(ABOUT THIS TASK) Reproduce nothing but the closing run of lines: the line with "Stilisierte Natur (891, 212)" and each line that follows it to the end of the data.

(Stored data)
──────────────────────────────

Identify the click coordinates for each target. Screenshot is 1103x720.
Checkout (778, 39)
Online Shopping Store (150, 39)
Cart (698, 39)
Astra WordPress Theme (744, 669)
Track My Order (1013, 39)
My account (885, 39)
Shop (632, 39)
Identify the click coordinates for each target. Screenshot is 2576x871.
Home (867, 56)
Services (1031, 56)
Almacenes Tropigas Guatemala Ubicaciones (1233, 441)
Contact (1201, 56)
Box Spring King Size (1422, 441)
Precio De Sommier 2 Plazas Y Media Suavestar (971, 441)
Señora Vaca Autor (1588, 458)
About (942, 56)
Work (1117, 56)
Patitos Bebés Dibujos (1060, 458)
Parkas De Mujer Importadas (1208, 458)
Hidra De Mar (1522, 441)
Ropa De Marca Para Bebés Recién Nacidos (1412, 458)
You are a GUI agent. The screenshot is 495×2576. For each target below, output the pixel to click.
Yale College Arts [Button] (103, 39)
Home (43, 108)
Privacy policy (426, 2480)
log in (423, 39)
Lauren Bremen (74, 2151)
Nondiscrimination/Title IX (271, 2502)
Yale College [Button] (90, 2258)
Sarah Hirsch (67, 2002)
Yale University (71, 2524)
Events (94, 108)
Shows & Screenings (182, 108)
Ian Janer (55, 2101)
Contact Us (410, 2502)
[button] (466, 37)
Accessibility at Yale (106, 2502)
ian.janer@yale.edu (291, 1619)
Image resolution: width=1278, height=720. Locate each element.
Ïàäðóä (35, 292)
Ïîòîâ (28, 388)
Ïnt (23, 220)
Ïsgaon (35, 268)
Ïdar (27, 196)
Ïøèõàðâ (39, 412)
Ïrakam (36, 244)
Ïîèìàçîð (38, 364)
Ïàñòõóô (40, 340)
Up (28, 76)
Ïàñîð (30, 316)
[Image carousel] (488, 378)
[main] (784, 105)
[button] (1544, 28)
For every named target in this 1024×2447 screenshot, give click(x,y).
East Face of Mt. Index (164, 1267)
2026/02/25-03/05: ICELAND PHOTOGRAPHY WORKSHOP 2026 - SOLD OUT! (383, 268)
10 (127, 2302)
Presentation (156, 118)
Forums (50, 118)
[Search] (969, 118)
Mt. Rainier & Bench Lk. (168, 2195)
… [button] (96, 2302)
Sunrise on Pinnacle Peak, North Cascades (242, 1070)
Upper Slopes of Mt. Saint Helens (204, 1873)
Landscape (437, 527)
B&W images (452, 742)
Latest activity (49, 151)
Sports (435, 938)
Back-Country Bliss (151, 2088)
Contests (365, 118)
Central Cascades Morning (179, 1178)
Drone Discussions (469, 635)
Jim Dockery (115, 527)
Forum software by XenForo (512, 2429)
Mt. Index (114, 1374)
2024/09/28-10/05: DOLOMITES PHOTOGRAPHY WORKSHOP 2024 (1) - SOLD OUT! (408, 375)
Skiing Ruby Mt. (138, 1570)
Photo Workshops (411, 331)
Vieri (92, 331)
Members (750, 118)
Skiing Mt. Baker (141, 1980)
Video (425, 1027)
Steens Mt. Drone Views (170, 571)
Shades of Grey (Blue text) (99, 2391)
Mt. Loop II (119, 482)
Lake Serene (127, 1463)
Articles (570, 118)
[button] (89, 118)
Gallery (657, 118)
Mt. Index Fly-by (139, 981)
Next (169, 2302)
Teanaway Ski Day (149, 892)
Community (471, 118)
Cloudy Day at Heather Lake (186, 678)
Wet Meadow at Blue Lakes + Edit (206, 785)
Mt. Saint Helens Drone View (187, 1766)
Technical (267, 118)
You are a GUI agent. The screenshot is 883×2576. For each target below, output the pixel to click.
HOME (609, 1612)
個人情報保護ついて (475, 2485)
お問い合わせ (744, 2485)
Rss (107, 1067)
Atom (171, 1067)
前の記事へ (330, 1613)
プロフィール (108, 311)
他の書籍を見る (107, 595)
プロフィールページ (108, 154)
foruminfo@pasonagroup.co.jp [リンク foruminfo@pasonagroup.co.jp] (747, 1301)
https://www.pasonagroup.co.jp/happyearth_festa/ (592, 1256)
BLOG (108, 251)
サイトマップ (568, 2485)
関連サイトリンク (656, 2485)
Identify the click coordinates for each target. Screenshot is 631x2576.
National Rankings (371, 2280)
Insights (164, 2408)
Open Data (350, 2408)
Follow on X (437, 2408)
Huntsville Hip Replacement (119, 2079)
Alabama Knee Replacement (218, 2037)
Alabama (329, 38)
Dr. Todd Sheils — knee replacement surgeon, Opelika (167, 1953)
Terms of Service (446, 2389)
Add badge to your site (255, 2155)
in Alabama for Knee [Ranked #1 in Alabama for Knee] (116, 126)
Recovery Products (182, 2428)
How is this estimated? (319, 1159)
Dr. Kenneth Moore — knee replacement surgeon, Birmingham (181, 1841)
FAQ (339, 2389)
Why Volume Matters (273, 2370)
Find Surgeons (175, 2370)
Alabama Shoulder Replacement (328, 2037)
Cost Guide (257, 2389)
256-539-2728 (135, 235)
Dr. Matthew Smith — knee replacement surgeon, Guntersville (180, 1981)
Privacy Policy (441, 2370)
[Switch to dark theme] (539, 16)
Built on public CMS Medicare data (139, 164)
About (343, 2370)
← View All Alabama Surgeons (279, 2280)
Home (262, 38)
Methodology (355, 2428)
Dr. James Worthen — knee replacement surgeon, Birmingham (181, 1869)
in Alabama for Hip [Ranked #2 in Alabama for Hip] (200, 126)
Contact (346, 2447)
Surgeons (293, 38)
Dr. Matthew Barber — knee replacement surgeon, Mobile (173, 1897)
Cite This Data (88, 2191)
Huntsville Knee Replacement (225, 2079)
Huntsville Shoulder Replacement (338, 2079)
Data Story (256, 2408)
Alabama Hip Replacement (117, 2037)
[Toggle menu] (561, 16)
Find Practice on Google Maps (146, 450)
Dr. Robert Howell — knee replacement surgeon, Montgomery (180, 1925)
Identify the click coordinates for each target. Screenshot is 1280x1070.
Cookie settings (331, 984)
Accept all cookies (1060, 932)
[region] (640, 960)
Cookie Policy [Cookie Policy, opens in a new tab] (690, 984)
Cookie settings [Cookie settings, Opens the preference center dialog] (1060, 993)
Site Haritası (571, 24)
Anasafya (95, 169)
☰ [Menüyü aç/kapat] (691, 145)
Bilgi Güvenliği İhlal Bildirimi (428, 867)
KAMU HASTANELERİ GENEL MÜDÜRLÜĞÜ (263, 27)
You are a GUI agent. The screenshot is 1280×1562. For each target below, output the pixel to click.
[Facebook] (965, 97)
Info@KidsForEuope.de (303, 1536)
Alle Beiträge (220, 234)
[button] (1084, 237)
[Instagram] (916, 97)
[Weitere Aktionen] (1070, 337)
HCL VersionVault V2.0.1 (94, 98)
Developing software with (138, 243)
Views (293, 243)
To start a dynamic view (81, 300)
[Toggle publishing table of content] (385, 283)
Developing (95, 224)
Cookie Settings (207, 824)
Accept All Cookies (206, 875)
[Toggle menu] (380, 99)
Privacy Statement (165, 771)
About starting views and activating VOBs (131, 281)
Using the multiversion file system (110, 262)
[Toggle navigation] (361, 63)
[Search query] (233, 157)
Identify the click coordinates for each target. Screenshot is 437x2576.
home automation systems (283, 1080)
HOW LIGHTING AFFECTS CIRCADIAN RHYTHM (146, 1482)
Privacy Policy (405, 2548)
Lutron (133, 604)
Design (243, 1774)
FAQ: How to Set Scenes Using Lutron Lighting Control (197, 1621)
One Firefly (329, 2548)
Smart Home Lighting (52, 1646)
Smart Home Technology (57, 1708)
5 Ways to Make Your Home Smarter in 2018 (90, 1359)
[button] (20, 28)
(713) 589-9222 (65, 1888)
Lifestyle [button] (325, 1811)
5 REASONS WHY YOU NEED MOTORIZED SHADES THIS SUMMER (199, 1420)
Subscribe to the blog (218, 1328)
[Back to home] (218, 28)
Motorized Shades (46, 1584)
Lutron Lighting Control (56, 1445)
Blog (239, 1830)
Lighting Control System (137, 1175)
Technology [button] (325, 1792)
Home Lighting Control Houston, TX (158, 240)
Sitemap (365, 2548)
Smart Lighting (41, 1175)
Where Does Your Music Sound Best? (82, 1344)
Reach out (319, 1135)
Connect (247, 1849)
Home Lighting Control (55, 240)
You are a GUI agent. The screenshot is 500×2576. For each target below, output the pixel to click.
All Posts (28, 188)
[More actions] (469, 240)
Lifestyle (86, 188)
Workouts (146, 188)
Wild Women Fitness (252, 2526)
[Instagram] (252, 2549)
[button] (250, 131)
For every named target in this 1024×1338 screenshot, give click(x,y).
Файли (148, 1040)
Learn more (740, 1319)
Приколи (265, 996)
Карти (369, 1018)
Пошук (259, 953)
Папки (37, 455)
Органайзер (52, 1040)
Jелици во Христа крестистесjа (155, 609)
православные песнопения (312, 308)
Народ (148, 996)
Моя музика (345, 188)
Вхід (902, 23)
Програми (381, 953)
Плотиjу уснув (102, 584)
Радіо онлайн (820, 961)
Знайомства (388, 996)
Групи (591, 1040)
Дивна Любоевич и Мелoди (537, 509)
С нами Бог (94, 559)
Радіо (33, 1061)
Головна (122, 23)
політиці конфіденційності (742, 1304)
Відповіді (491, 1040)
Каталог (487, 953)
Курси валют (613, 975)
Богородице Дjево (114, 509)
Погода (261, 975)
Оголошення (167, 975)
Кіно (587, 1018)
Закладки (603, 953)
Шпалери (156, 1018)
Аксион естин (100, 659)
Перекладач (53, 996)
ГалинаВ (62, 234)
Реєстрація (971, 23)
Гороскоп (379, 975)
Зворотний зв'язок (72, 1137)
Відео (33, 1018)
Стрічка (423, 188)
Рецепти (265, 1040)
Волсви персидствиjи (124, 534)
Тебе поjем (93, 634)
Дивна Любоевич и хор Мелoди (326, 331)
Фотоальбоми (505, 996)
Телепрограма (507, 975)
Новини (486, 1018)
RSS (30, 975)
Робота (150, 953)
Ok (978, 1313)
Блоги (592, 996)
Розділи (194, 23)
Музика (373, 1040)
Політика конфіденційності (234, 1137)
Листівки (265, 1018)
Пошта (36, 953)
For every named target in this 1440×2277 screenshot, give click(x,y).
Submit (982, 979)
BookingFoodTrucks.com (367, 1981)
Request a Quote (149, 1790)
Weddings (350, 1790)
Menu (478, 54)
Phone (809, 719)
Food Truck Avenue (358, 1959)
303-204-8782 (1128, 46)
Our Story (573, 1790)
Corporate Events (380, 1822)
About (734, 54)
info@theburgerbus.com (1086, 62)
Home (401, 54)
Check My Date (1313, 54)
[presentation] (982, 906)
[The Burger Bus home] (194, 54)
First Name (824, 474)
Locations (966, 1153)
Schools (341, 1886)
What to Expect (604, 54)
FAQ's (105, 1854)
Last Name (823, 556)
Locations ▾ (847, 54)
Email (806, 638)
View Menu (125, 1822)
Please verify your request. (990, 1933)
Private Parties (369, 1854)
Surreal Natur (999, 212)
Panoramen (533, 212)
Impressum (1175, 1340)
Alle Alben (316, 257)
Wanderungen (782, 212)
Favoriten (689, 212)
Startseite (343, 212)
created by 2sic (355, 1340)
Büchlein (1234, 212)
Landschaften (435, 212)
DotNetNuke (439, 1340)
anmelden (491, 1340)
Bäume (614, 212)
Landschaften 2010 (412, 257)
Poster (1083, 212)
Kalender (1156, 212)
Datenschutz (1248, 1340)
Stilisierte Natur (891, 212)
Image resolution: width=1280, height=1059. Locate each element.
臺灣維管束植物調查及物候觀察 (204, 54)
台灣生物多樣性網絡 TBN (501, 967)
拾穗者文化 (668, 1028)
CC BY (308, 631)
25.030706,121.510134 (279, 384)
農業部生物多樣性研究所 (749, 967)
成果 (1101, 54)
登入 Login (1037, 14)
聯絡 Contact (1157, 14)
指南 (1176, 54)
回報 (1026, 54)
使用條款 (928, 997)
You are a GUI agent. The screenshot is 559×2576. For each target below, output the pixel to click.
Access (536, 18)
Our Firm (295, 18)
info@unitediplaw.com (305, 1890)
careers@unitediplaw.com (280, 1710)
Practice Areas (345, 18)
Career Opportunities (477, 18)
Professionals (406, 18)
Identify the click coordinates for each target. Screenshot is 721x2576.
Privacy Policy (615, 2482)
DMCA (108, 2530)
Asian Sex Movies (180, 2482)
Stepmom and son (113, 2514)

──────────────────────────────

(REPLY TO THE EXERCISE)
Stilisierte Natur (891, 212)
Image resolution: width=1280, height=1059. Locate each element.
臺灣維管束植物調查及物候觀察 (204, 54)
台灣生物多樣性網絡 TBN (501, 967)
拾穗者文化 (668, 1028)
CC BY (308, 631)
25.030706,121.510134 (279, 384)
農業部生物多樣性研究所 (749, 967)
成果 (1101, 54)
登入 Login (1037, 14)
聯絡 Contact (1157, 14)
指南 (1176, 54)
回報 (1026, 54)
使用條款 (928, 997)
You are a GUI agent. The screenshot is 559×2576. For each target below, output the pixel to click.
Access (536, 18)
Our Firm (295, 18)
info@unitediplaw.com (305, 1890)
careers@unitediplaw.com (280, 1710)
Practice Areas (345, 18)
Career Opportunities (477, 18)
Professionals (406, 18)
Identify the click coordinates for each target. Screenshot is 721x2576.
Privacy Policy (615, 2482)
DMCA (108, 2530)
Asian Sex Movies (180, 2482)
Stepmom and son (113, 2514)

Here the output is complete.